Abstract text (incl. figure legends and references)

Purinergic P2X7 receptor plays an important role in migraine pathophysiology. Yet precise molecular mechanism underlying P2X7R signaling in migraine remains unclear. This study aims to test the hypothesis that P2X7 receptor transmits signaling to Src family kinases (SFKs) during cortical spreading depression (CSD).

Methods: CSD was recorded using electrophysiology in rats or intrinsic optical imaging in mouse brain slices.
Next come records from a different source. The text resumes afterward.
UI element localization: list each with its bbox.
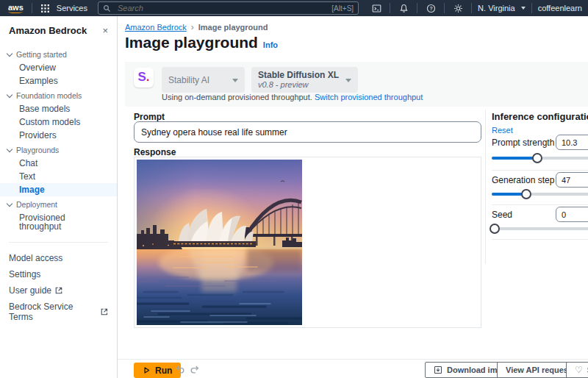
page-title-text: Image playground [125,34,258,51]
prompt-strength-slider[interactable] [492,157,588,160]
services-menu[interactable]: Services [38,4,87,13]
slider-handle[interactable] [532,153,542,163]
footer-divider [118,359,588,360]
prompt-strength-label: Prompt strength [492,138,554,148]
slider-handle[interactable] [521,189,531,199]
provider-value: Stability AI [168,75,209,85]
download-icon [434,365,442,374]
search-input[interactable] [116,3,327,13]
sidebar-item-base-models[interactable]: Base models [0,102,117,115]
nav-group-label: Deployment [16,200,57,209]
grid-icon [38,4,53,13]
sidebar-item-image[interactable]: Image [0,183,117,196]
switch-throughput-link[interactable]: Switch provisioned throughput [315,93,423,101]
save-button[interactable]: ♡ Sa [566,362,588,378]
seed-label: Seed [492,210,512,220]
seed-value[interactable] [556,207,588,222]
cloudshell-icon[interactable] [369,4,384,13]
chevron-down-icon [521,7,526,10]
redo-icon [190,364,200,374]
aws-logo[interactable]: aws [6,3,26,14]
nav-group-getting-started[interactable]: Getting started [0,46,117,61]
nav-divider [390,3,390,13]
title-info-link[interactable]: Info [263,40,278,49]
inference-config-title: Inference configuration Info [492,111,588,122]
external-link-icon [55,287,62,294]
breadcrumb-current: Image playground [198,23,268,32]
inference-title-text: Inference configuration [492,111,588,122]
seed-slider[interactable] [492,227,588,230]
close-icon[interactable]: × [102,26,108,35]
global-search[interactable]: [Alt+S] [98,1,359,15]
sidebar-item-model-access[interactable]: Model access [0,250,117,266]
sidebar-divider [9,242,108,243]
config-divider [492,239,588,240]
nav-group-playgrounds[interactable]: Playgrounds [0,142,117,157]
undo-button[interactable] [175,364,185,377]
inference-configuration-panel: Inference configuration Info Reset Promp… [485,110,588,264]
config-divider [492,170,588,171]
model-name: Stable Diffusion XL [258,71,339,80]
side-nav-list: Getting started Overview Examples Founda… [0,46,117,325]
help-icon[interactable]: ? [423,4,438,13]
main-content: Amazon Bedrock › Image playground Image … [118,16,588,378]
side-nav-title: Amazon Bedrock [9,25,87,36]
generated-image [137,160,302,325]
redo-button[interactable] [190,364,200,377]
sidebar-item-custom-models[interactable]: Custom models [0,115,117,129]
account-label: coffeenlearn [538,4,582,13]
breadcrumb-link-bedrock[interactable]: Amazon Bedrock [125,23,187,32]
breadcrumb-separator-icon: › [191,22,194,32]
play-icon [143,366,151,374]
sidebar-item-overview[interactable]: Overview [0,61,117,74]
prompt-input[interactable] [134,121,481,143]
external-link-icon [101,308,108,315]
heart-icon: ♡ [575,365,583,375]
nav-divider [417,3,417,13]
slider-handle[interactable] [490,224,500,234]
nav-divider [444,3,445,13]
reset-link[interactable]: Reset [492,126,513,135]
sidebar-item-examples[interactable]: Examples [0,74,117,88]
sidebar-item-user-guide[interactable]: User guide [0,282,117,299]
sidebar-item-provisioned-throughput[interactable]: Provisioned throughput [0,211,117,233]
response-container [134,157,481,328]
notifications-bell-icon[interactable] [396,4,411,13]
nav-divider [531,3,532,13]
nav-group-label: Getting started [16,50,67,59]
sidebar-item-chat[interactable]: Chat [0,157,117,170]
throughput-text: Using on-demand provisioned throughput. [162,93,315,101]
sidebar-item-text[interactable]: Text [0,170,117,183]
sidebar-item-providers[interactable]: Providers [0,129,117,142]
logo-dot: . [146,68,150,86]
logo-letter: S [137,68,146,86]
settings-gear-icon[interactable] [451,4,465,13]
link-label: Model access [9,253,62,263]
model-selector-band: S. Stability AI Stable Diffusion XL v0.8… [125,62,588,107]
side-navigation: Amazon Bedrock × Getting started Overvie… [0,16,118,378]
sidebar-item-settings[interactable]: Settings [0,266,117,282]
account-menu[interactable]: coffeenlearn [538,4,582,13]
sidebar-item-service-terms[interactable]: Bedrock Service Terms [0,299,117,325]
config-divider [492,204,588,205]
generation-step-value[interactable] [556,172,588,188]
model-dropdowns: Stability AI Stable Diffusion XL v0.8 - … [162,67,358,93]
top-navigation: aws Services [Alt+S] ? [0,0,588,16]
nav-divider [471,3,472,13]
run-button[interactable]: Run [134,363,181,378]
nav-group-deployment[interactable]: Deployment [0,196,117,211]
breadcrumb: Amazon Bedrock › Image playground [125,22,268,32]
search-shortcut: [Alt+S] [331,4,354,13]
model-select[interactable]: Stable Diffusion XL v0.8 - preview [251,67,358,93]
link-label: Bedrock Service Terms [9,302,97,322]
provider-select[interactable]: Stability AI [162,67,245,93]
nav-group-foundation-models[interactable]: Foundation models [0,88,117,102]
generation-step-slider[interactable] [492,193,588,196]
region-selector[interactable]: N. Virginia [478,4,526,13]
prompt-strength-value[interactable] [556,135,588,150]
undo-icon [175,364,185,374]
view-api-label: View API request [506,365,571,374]
slider-fill [492,157,537,160]
run-label: Run [155,365,172,376]
chevron-down-icon [7,92,12,98]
Results: The data showed that deactivation of SFKs by systemic injection of PP2 reduced cortical susceptibility to CSD in rats. Consistently, in mouse brain slices, inhibition of SFKs activity by saracatinib and P2X7 receptor by A740003 similarly reduced cortical susceptibility to CSD. When the interaction of P2X7 receptor and SFKs was disrupted by TAT-P2X7, a marked reduction of cortical susceptibility to CSD were observed in mouse brain slices. The reduced cortical susceptibility to CSD by TAT-P2X7 was restored by NMDA, and disrupting the Fyn-NMDA interaction using TAT-Fyn (39-57) but not disrupting Src-NMDA receptor interaction using TAT-Src (40-49) reduced cortical susceptibility to CSD. Furthermore, activation of P2X7 receptor by BzATP restored the TAT-Fyn (39-57)-reduced cortical susceptibility to CSD.

Conclusion: This study reveals that SFKs activity transmits P2X7 receptor signaling to facilitate CSD propagation via glutamatergic pathway, which is of particular relevance to migraine.